● **WORK TASK**
Below this sentence is a listing; return exactly its lines from the one with "Find anything that" to the one with "Answer in <instances>...</instances>. Give", both kept, and nothing more.

● **RECORDS SUPPLIED**

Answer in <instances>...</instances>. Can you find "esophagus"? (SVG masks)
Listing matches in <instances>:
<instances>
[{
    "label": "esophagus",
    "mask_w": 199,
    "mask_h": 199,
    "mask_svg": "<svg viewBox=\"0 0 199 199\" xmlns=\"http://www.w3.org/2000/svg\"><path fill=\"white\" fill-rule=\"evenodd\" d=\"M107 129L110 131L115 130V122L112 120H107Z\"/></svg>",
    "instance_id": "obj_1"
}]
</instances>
* * *
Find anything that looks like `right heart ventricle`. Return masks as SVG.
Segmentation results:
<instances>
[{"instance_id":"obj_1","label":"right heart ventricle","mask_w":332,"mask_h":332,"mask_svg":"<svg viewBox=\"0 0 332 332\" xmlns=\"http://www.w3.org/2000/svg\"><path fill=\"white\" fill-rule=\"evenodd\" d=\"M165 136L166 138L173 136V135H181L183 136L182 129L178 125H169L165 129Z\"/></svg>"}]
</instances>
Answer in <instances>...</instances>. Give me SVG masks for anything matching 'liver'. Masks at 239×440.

● **ANSWER BOX**
Find anything that looks like `right heart ventricle`. Return masks as SVG.
Segmentation results:
<instances>
[{"instance_id":"obj_1","label":"right heart ventricle","mask_w":332,"mask_h":332,"mask_svg":"<svg viewBox=\"0 0 332 332\" xmlns=\"http://www.w3.org/2000/svg\"><path fill=\"white\" fill-rule=\"evenodd\" d=\"M165 136L166 138L173 136V135H181L183 136L182 129L178 125H169L165 129Z\"/></svg>"}]
</instances>
Answer in <instances>...</instances>. Give me SVG masks for anything matching 'liver'. Masks at 239×440.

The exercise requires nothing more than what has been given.